BGH, Urt. v. 30. September 2004 – I ZR 89/02 – Kammergericht
LG Berlin
-2-
Der I. Zivilsenat des Bundesgerichtshofs hat auf die mündliche Verhandlung
vom 30. September 2004 durch den Vorsitzenden Richter Prof. Dr. Ullmann und
die Richter Prof. Dr. Bornkamm, Dr. Büscher, Dr. Schaffert und Dr.
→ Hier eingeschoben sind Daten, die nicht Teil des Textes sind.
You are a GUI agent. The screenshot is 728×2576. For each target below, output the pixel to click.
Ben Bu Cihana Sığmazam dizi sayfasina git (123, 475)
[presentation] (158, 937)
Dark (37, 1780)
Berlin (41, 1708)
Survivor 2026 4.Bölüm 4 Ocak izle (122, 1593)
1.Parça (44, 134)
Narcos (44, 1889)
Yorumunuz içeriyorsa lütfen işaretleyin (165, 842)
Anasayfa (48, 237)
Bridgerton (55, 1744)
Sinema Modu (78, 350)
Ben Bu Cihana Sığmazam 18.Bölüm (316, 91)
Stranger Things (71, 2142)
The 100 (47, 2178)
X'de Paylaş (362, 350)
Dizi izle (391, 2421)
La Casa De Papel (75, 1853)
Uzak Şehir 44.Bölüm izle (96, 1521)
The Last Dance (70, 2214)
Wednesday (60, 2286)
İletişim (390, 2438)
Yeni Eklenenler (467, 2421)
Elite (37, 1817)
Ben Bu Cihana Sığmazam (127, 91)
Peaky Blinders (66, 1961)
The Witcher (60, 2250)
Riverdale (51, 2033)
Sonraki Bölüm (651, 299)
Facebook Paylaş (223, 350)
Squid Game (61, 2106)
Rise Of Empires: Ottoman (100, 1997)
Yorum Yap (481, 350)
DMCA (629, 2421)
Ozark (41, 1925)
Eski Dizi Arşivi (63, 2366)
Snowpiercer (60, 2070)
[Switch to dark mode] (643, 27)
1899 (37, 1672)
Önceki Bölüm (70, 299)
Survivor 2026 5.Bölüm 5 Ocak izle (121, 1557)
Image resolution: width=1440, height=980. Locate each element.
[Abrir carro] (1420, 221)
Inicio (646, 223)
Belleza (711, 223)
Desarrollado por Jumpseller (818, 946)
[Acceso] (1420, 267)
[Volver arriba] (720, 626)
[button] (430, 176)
Bergmann
für Recht erkannt:
Auf die Revision der Beklagten wird das Urteil des 5. Zivilsenats des
Kammergerichts vom 9. Oktober 2001 aufgehoben.
Auf die Berufung der Beklagten wird das Urteil der Kammer für Handelssachen 97 des Landgerichts Berlin vom 14. Februar 2000 abgeändert.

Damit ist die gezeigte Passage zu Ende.